The reported methodology significantly advances the synthesis of CC-Ns, providing a more efficient and modular route compared to existing methods. The use of an asymmetric Suzuki-Miyaura coupling as the key step allows for high enantioselectivity and control over stereochemistry. The development of a three-step sequence for adding the 5'-hydroxymethyl group further enhances the utility of this approach. The successful synthesis of a Showdomycin analog showcases the potential to generate complex biologically active compounds. While the direct incorporation of highly complex boronic acids presents challenges, the alternative late-stage modification strategy proves effective in constructing more complex CC-Ns. This strategy offers flexibility and potential for broader application in creating a diverse range of CC-Ns.

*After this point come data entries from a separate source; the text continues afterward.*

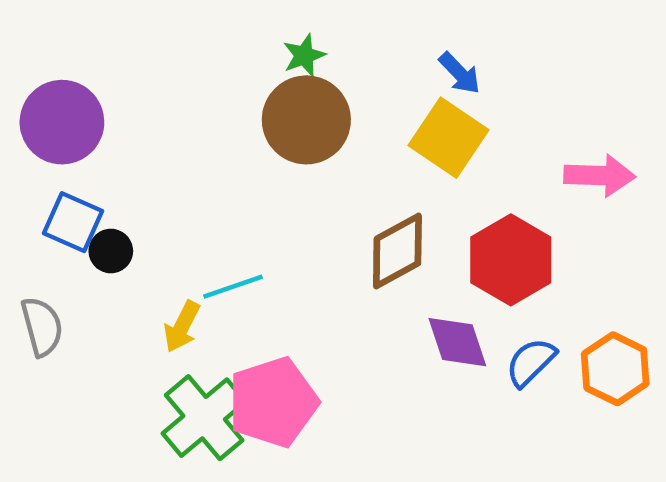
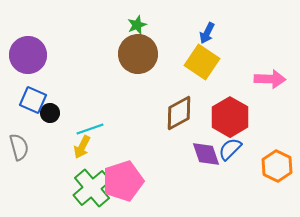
blue arrow: (460, 73) -> (207, 33), turned 70
cyan line: (233, 287) -> (90, 129), moved
blue semicircle: (531, 362) -> (230, 149), moved

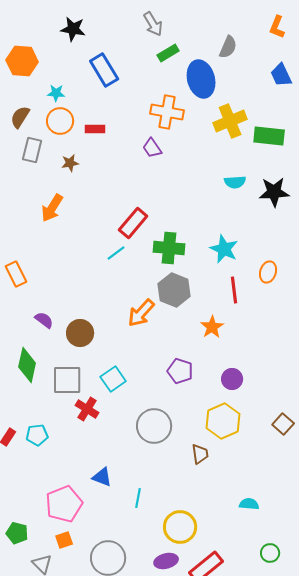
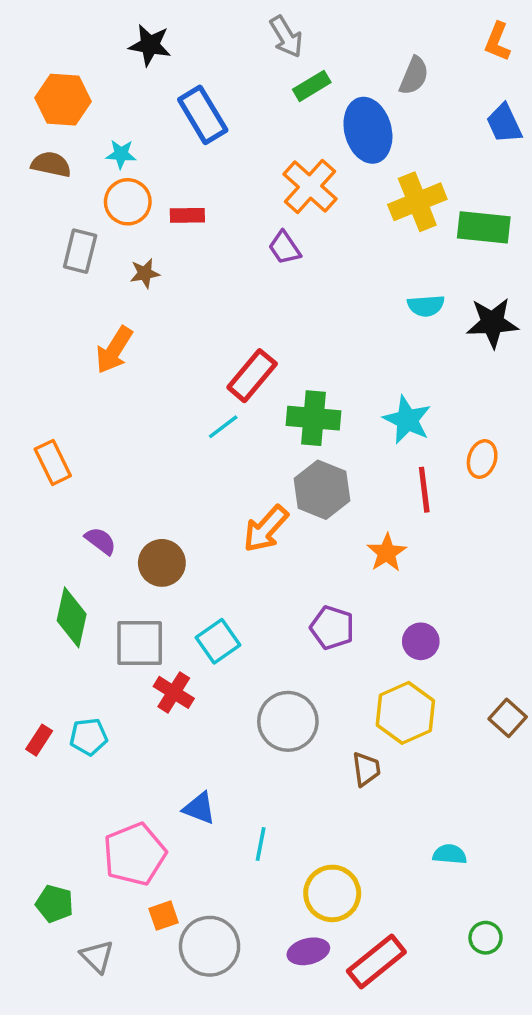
orange cross: (167, 112) -> (310, 186), turned 32
brown semicircle: (20, 117) -> (51, 164), moved, turned 70
orange square: (64, 540) -> (164, 916), moved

This research presents novel and efficient strategies for synthesizing carbocyclic C-nucleosides. The key innovation is the use of an asymmetric Suzuki-Miyaura coupling, followed by a late-stage hydroxymethyl group addition. Two strategies were developed, one for simpler CC-Ns using readily available boronic acids, and a more complex approach involving late-stage modifications for more complex targets. The synthesis of a carbocyclic Showdomycin analogue demonstrates the potential of the methodology for producing biologically relevant molecules. Future research should focus on expanding the scope of late-stage modifications and exploring the biological activity of the synthesized CC-Ns.

The direct incorporation of complex heterocyclic boronic acids into the Suzuki-Miyaura coupling proved challenging due to stability issues. The hydroborylation-homologation-oxidation sequence, while effective for many substrates, was not universally compatible, leading to decomposition in some cases. While the late-stage modification approach was successful, it adds extra steps to the overall synthesis.